Lester Brown m’a lui aussi ouvert les yeux, montrant à quel point l’écologie et l’économie sont liées. Dès lors, il n’est plus possible de penser l’une sans l’autre. L’écologie doit entrer dans l’économie, et peut-être même l’inverse. Il faut percevoir les fils invisibles qui relient les approvisionnements énergétiques et alimentaires. La fin du pétrole est l’objet de toutes les attentions. Nous savons que le taux naturel de déclin dans les champs pétroliers déjà exploités est estimé à presque 10 % par an. Si les prix venaient à s’envoler durablement, comme nous le connaissons sous la forme de chocs pétroliers, nous aurions alors à faire face à des appauvrissements subis par des pans entiers de la population, nous assisterions à des effondrements économiques de secteurs entiers ; la récession s’emparerait de nos économies, incapables de vivre sans croissance. Le chômage deviendrait le lot du plus grand nombre.
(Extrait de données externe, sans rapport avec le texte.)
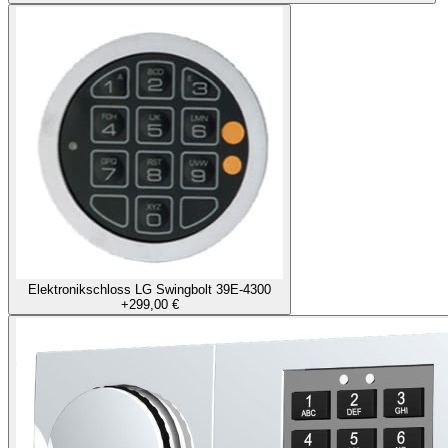
Elektronikschloss LG Swingbolt 39E-4300
+
299,00 €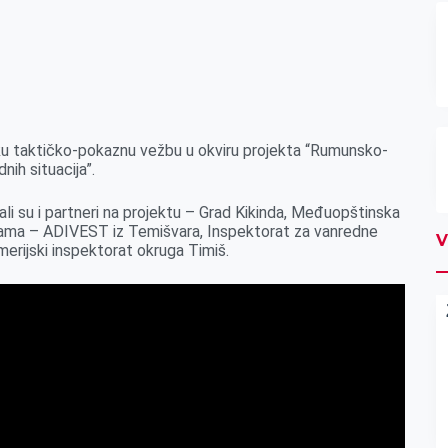
čku taktičko-pokaznu vežbu u okviru projekta “Rumunsko-
nih situacija”.
ali su i partneri na projektu – Grad Kikinda, Međuopštinska
cijama – ADIVEST iz Temišvara, Inspektorat za vanredne
V
merijski inspektorat okruga Timiš.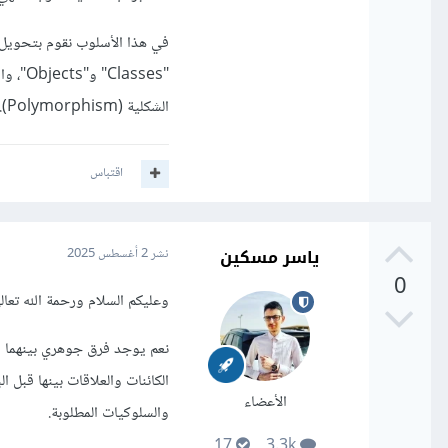
في هذا الأسلوب نقوم بتحويل ا
الشكلية (Polymorphism).
اقتباس
ياسر مسكين
نشر
2 أغسطس 2025
0
وعليكم السلام ورحمة الله تعالى
نعم يوجد فرق جوهري بينهما ف
الأعضاء
والسلوكيات المطلوبة.
17
3.3k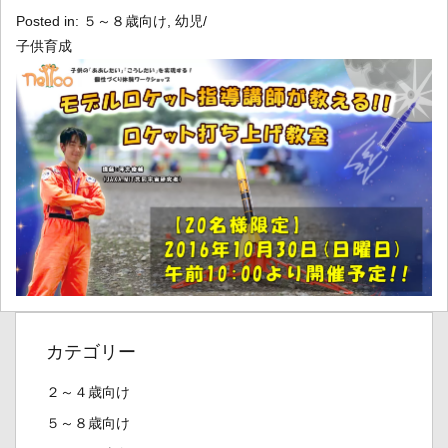
Posted in:
５～８歳向け
,
幼児/
子供育成
カテゴリー
２～４歳向け
５～８歳向け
Je me suis mis à dévorer les livres qu’autrefois j’aurais négligés ; Patrick Viveret, Herman Daly, Tim Jackson. Le rapport de Tim Jackson, prospérité sans croissance, est devenu une sorte de livre de chevet : « Aucune de nos ressources n’est infinie. Nous ne savons pas encore avec exactitude où se trouvent les limites. Mais ignorer ces délimitations naturelles à notre épanouissement revint à condamner nos descendants et les créatures qui vivent avec nous à une planète appauvrie. » La finitude des ressources est, de quelque manière qu’on prenne le problème, une donnée désormais incontournable.
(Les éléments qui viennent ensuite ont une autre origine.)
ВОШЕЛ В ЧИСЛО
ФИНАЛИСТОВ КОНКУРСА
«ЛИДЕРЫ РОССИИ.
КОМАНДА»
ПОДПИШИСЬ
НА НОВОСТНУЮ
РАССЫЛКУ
2/5) Mort et résurrection du socialisme
Le socialisme français a eu le tort de faire sous-traiter ses rêves par d’autres et s’est laissé contaminer par des idées qui n’étaient pas les siennes. Le socialisme français a délégué le social aux communistes, la laïcité aux radicaux, l’écologie aux Verts, l’ordre public aux républicains et l’économie aux marchés, devenant ainsi une sorte d’objet non identifié. Le politique s’est peu à peu retiré pour assurer la « libération des forces productives ». La mondialisation fut d’abord une trouvaille diabolique pour mettre en concurrence les travailleurs entre eux. Ce fut une formidable machine à tirer à la baisse les salaires en invoquant la transcendance supérieure de la compétitivité mondiale, laquelle n’est qu’une organisation choisie. Les droites et les gauches se sont engagées dans d’interminables chantiers de déréglementation. Au sein de l’Union européenne, même les socialistes se sont jetés à corps perdu dans la croyance que leur mission devait consister à diminuer les entraves à l’économie. Les dirigeants politiques ont organisé la disparition de leur propre utilité, en laissant se substituer à eux les marchés boursiers, commerciaux ou monétaires.
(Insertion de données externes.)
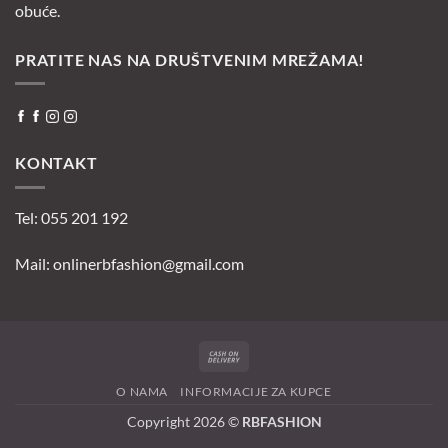
obuće.
PRATITE NAS NA DRUŠTVENIM MREŽAMA!
KONTAKT
Tel: 055 201 192
Mail:
onlinerbfashion@gmail.com
Cash
On
O NAMA
INFORMACIJE ZA KUPCE
Delivery
Copyright 2026 ©
RBFASHION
Le moment est venu d’installer les radars et les gendarmes sur les autoroutes lucratives de l’économie et de la finance. Reprendre le contrôle politique de l’économie afin de reconquérir le pouvoir sur nos vies, c’est le grand chantier qui fera sortir de terre la société nouvelle que nous ne sommes pas encore assez nombreux à oser le penser possible. Nous les ultra-régulateurs, nous étions toujours caricaturés. Aujourd’hui nous savons que l’abus est dans ce système économique trop libre de faire tout et n’importe quoi.
3/5) Nécessité d’une politique écologiste
Tim Jackson explore la question de la mutation écologique de l’économie. Il expose, preuve à l’appui, que ni la piste des innovations technologiques ni celle d’une croissance verte ne permettent de remédier au désastre qui se prépare, car tenter de vouloir poursuivre la croissance avec une bien moindre quantité de ressources naturelles extractibles paraît impossible. Relancer la consommation ? Nous serons très vite contraints de la réduire en raison des chocs qui se préparent sur les matières premières et les ressources alimentaires. Pour être franc, il n’existe, à ce jour, aucun scénario de croissance permanente qui soit crédible, socialement juste, écologiquement soutenable dans un monde peuplé par neuf milliards d’habitants.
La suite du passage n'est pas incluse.